"On Tuesday, Frederick Bodley, the master of a trading vessel lying in the basin was summoned to the Guildhall by the mother of a boy whom he had taken from Exeter as a ship-boy on his last voyage (but who had been left at Dover), for payment of a sum of money, as wages for one month and twenty-eight days, the period the lad was on board the ship, in order to get him home.
"It appeared that the defendant took the lad on board, having agreed to give him what he was worth at the conclusion of the voyage; but the youth was ill from sea-sickness all the while, it being his first trip out to sea. His shoes being worn out, he applied to the defendant to buy him a new pair; but he replied he had no money. It was not clear whether the boy absented himself from the ship at Dover, or was unable to continue on board.
"The Bench suggested that Bodley should give ten shillings to the mother; but this he refused, saying it was much more than the boy was worth, and the summons was enlarged until the boy came back, which the mother said should be next week, if she "distressed herself of the last thing to do it.""
As so often, I find myself wishing for more information than is given by the report (The Exeter and Plymouth Gazette, 2nd October, 1844).
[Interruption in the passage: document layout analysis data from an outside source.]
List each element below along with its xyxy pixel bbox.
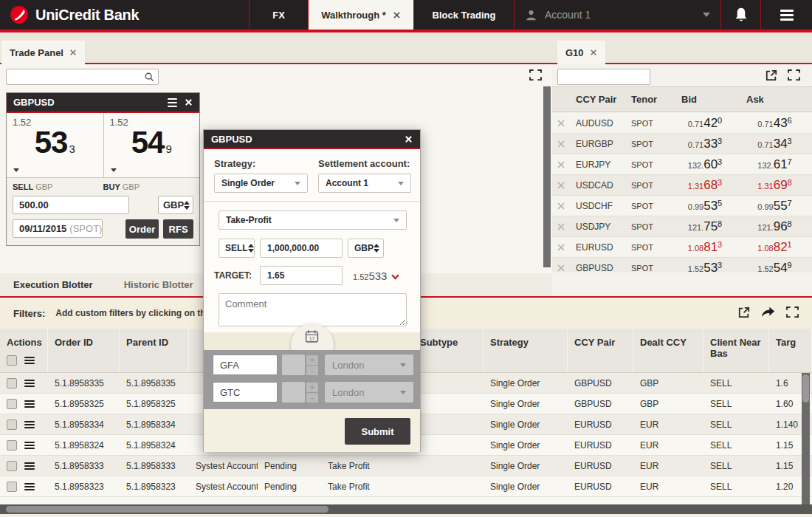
remove-row-icon[interactable]	[552, 140, 569, 148]
blotter-vertical-scrollbar[interactable]	[802, 373, 810, 504]
rate-row[interactable]: GBPUSD SPOT 1.52533 1.52549	[552, 258, 812, 273]
rate-row[interactable]: USDCAD SPOT 1.31683 1.31698	[552, 175, 812, 196]
rfs-button[interactable]: RFS	[163, 219, 193, 239]
account-selector[interactable]: Account 1	[514, 0, 720, 30]
col-ccy-pair[interactable]: CCY Pair	[568, 329, 633, 372]
popout-icon[interactable]	[738, 307, 750, 318]
col-strategy[interactable]: Strategy	[484, 329, 568, 372]
row-menu-icon[interactable]	[24, 421, 35, 428]
select-all-checkbox[interactable]	[7, 355, 17, 366]
remove-row-icon[interactable]	[552, 181, 569, 190]
ask-quote[interactable]: 1.31698	[737, 178, 812, 193]
popout-icon[interactable]	[765, 69, 777, 81]
row-menu-icon[interactable]	[24, 462, 35, 470]
row-checkbox[interactable]	[7, 378, 17, 388]
expiry-type-input[interactable]: GTC	[213, 382, 278, 403]
order-type-select[interactable]: Take-Profit	[219, 210, 407, 230]
table-row[interactable]: 5.1.89583335.1.8958333 Systest Account 1…	[0, 456, 812, 476]
ask-quote[interactable]: 0.99557	[737, 199, 812, 213]
bid-quote[interactable]: 0.99535	[672, 199, 737, 213]
remove-row-icon[interactable]	[552, 160, 569, 169]
bid-quote[interactable]: 0.71333	[672, 137, 737, 151]
col-order-id[interactable]: Order ID	[48, 329, 120, 372]
table-row[interactable]: 5.1.89583235.1.8958323 Systest Account 1…	[0, 476, 812, 497]
settlement-date-input[interactable]: 09/11/2015 (SPOT)	[13, 219, 103, 238]
ask-quote[interactable]: 0.71343	[737, 137, 812, 151]
ask-price-button[interactable]: 1.52 54 9	[103, 113, 200, 177]
scrollbar-thumb[interactable]	[802, 374, 809, 403]
location-select[interactable]: London	[325, 355, 413, 375]
menu-button[interactable]	[760, 0, 812, 30]
col-tenor[interactable]: Tenor	[625, 94, 672, 105]
strategy-select[interactable]: Single Order	[214, 174, 308, 193]
ask-quote[interactable]: 132.617	[737, 157, 812, 172]
target-input[interactable]: 1.65	[260, 266, 343, 285]
maximize-icon[interactable]	[788, 69, 800, 81]
tab-historic-blotter[interactable]: Historic Blotter	[124, 279, 193, 290]
row-checkbox[interactable]	[7, 461, 17, 471]
ask-quote[interactable]: 1.08821	[737, 240, 812, 255]
forward-icon[interactable]	[761, 307, 775, 318]
rate-row[interactable]: EURJPY SPOT 132.603 132.617	[552, 154, 812, 175]
actions-menu-icon[interactable]	[24, 357, 35, 364]
modal-close-icon[interactable]	[405, 135, 413, 143]
side-selector[interactable]: SELL	[219, 239, 255, 258]
amount-input[interactable]: 500.00	[13, 196, 129, 214]
col-dealt-ccy[interactable]: Dealt CCY	[633, 329, 703, 372]
maximize-icon[interactable]	[786, 307, 799, 318]
decrement-button[interactable]: -	[306, 366, 318, 375]
row-checkbox[interactable]	[7, 399, 17, 409]
col-subtype[interactable]: Subtype	[413, 329, 484, 372]
widget-close-icon[interactable]	[185, 98, 193, 106]
row-checkbox[interactable]	[7, 440, 17, 451]
widget-menu-icon[interactable]	[168, 98, 177, 107]
close-icon[interactable]	[590, 49, 597, 56]
ask-quote[interactable]: 121.968	[737, 219, 812, 234]
bid-quote[interactable]: 1.31683	[672, 178, 737, 193]
bid-quote[interactable]: 1.08813	[672, 240, 737, 255]
comment-textarea[interactable]	[219, 293, 407, 326]
settlement-account-select[interactable]: Account 1	[318, 174, 411, 193]
tab-execution-blotter[interactable]: Execution Blotter	[13, 279, 93, 290]
rate-row[interactable]: EURGBP SPOT 0.71333 0.71343	[552, 134, 812, 154]
bid-quote[interactable]: 0.71420	[672, 116, 737, 131]
rates-search-input[interactable]	[562, 72, 676, 82]
row-menu-icon[interactable]	[24, 400, 35, 408]
row-checkbox[interactable]	[7, 420, 17, 430]
row-menu-icon[interactable]	[24, 380, 35, 387]
location-select[interactable]: London	[325, 382, 413, 403]
search-input[interactable]	[10, 72, 144, 82]
col-parent-id[interactable]: Parent ID	[120, 329, 189, 372]
bid-quote[interactable]: 121.758	[672, 219, 737, 234]
tab-walkthrough[interactable]: Walkthrough *	[308, 0, 413, 30]
rate-row[interactable]: USDJPY SPOT 121.758 121.968	[552, 216, 812, 237]
col-client-near-base[interactable]: Client Near Bas	[703, 329, 769, 372]
bid-quote[interactable]: 1.52533	[672, 261, 737, 273]
order-button[interactable]: Order	[125, 219, 159, 239]
rates-search[interactable]	[557, 69, 650, 85]
remove-row-icon[interactable]	[552, 243, 569, 252]
order-ccy-selector[interactable]: GBP	[348, 239, 384, 258]
row-checkbox[interactable]	[7, 482, 17, 492]
col-bid[interactable]: Bid	[672, 94, 737, 105]
blotter-horizontal-scrollbar[interactable]	[0, 504, 812, 514]
remove-row-icon[interactable]	[552, 202, 569, 210]
increment-button[interactable]: +	[306, 383, 318, 392]
col-ccy-pair[interactable]: CCY Pair	[569, 94, 625, 105]
close-icon[interactable]	[393, 11, 401, 19]
col-ask[interactable]: Ask	[737, 94, 812, 105]
ask-quote[interactable]: 1.52549	[737, 261, 812, 273]
instrument-search[interactable]	[6, 69, 159, 85]
notifications-button[interactable]	[720, 0, 760, 30]
scrollbar-thumb[interactable]	[6, 506, 328, 513]
bid-quote[interactable]: 132.603	[672, 157, 737, 172]
close-icon[interactable]	[69, 49, 77, 56]
maximize-icon[interactable]	[529, 69, 542, 81]
decrement-button[interactable]: -	[306, 393, 318, 403]
modal-header[interactable]: GBPUSD	[204, 130, 420, 149]
currency-selector[interactable]: GBP	[158, 196, 193, 214]
rate-row[interactable]: AUDUSD SPOT 0.71420 0.71436	[552, 113, 812, 134]
tab-block-trading[interactable]: Block Trading	[413, 0, 514, 30]
ask-quote[interactable]: 0.71436	[737, 116, 812, 131]
submit-button[interactable]: Submit	[345, 418, 410, 445]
How old was this boy? What was his name? &c. Nevertheless I blog him as an example of ship's boys of the mid-Victorian age and of the notorious mistreatment of them by "cruel" skippers. There must have been responsible, even generous, masters of trading vessels but Frederick Bodley was clearly not one of them. By the sound of it he took this 'boy' to sea for two months and then stranded him in Dover with no money and no shoes to his feet and was not prepared to give the 'distressed' mother any help to recover her child. The Exeter magistrates seem not to have remonstrated with him!